Brief »
Word for word, retype every line of the data.

Supplied data »
%%
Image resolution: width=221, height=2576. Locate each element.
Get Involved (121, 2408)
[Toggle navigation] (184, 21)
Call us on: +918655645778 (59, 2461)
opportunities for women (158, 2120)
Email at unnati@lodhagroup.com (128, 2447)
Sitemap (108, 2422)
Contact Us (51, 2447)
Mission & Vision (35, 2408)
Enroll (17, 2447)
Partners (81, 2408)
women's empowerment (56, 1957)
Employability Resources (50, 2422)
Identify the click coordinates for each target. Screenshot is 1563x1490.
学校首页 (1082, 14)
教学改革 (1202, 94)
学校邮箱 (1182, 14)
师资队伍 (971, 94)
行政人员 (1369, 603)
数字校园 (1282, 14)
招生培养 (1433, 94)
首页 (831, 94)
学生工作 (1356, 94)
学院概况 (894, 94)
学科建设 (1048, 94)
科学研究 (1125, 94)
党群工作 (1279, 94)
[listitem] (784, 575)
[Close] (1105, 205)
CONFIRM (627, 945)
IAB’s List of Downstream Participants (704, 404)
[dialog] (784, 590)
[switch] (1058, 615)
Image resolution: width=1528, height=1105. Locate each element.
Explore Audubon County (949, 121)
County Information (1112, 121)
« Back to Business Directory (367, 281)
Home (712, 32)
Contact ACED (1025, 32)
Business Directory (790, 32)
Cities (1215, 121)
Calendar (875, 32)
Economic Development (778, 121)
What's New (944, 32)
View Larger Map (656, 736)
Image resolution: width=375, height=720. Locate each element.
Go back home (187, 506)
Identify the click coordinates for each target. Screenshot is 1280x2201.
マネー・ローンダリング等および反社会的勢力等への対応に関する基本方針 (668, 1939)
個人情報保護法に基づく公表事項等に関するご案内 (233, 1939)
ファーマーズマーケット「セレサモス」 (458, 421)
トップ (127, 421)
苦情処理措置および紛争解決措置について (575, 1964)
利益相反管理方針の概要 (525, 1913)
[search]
%%
Answer space »
Image resolution: width=221, height=2576. Locate each element.
Get Involved (121, 2408)
[Toggle navigation] (184, 21)
Call us on: +918655645778 (59, 2461)
opportunities for women (158, 2120)
Email at unnati@lodhagroup.com (128, 2447)
Sitemap (108, 2422)
Contact Us (51, 2447)
Mission & Vision (35, 2408)
Enroll (17, 2447)
Partners (81, 2408)
women's empowerment (56, 1957)
Employability Resources (50, 2422)
Identify the click coordinates for each target. Screenshot is 1563x1490.
学校首页 (1082, 14)
教学改革 (1202, 94)
学校邮箱 (1182, 14)
师资队伍 (971, 94)
行政人员 (1369, 603)
数字校园 (1282, 14)
招生培养 (1433, 94)
首页 (831, 94)
学生工作 (1356, 94)
学院概况 (894, 94)
学科建设 (1048, 94)
科学研究 (1125, 94)
党群工作 (1279, 94)
[listitem] (784, 575)
[Close] (1105, 205)
CONFIRM (627, 945)
IAB’s List of Downstream Participants (704, 404)
[dialog] (784, 590)
[switch] (1058, 615)
Image resolution: width=1528, height=1105. Locate each element.
Explore Audubon County (949, 121)
County Information (1112, 121)
« Back to Business Directory (367, 281)
Home (712, 32)
Contact ACED (1025, 32)
Business Directory (790, 32)
Cities (1215, 121)
Calendar (875, 32)
Economic Development (778, 121)
What's New (944, 32)
View Larger Map (656, 736)
Image resolution: width=375, height=720. Locate each element.
Go back home (187, 506)
Identify the click coordinates for each target. Screenshot is 1280x2201.
マネー・ローンダリング等および反社会的勢力等への対応に関する基本方針 (668, 1939)
個人情報保護法に基づく公表事項等に関するご案内 (233, 1939)
ファーマーズマーケット「セレサモス」 (458, 421)
トップ (127, 421)
苦情処理措置および紛争解決措置について (575, 1964)
利益相反管理方針の概要 (525, 1913)
[search]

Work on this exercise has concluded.